Extracted page text data:
_ _ _ _ _ _ _
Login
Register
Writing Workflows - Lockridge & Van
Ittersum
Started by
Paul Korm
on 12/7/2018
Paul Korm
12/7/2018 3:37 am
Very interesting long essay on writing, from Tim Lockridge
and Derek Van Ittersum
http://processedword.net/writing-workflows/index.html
_ _ _ _ _ _ _
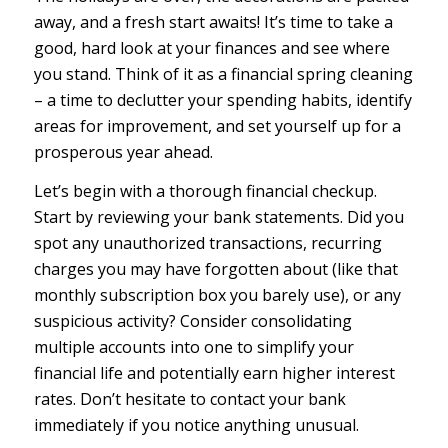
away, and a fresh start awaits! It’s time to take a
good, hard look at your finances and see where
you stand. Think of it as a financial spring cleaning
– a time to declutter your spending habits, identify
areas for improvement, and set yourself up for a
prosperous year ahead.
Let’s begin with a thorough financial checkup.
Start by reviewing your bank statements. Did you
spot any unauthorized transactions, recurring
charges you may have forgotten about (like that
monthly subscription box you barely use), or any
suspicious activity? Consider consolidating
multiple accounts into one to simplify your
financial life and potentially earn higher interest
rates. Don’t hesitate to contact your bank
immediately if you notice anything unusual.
_ _ _ _ _ _ _
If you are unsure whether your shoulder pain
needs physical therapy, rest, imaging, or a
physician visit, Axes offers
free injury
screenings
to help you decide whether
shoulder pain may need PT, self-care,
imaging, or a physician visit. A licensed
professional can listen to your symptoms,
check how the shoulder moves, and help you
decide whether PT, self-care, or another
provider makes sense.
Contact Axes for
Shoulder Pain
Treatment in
_ _ _ _ _ _ _
YOUR ASSIGNMENT: Going through the entries, return every line holding the word "help".

RESULT FOR THIS TASK:
to help you decide whether
check how the shoulder moves, and help you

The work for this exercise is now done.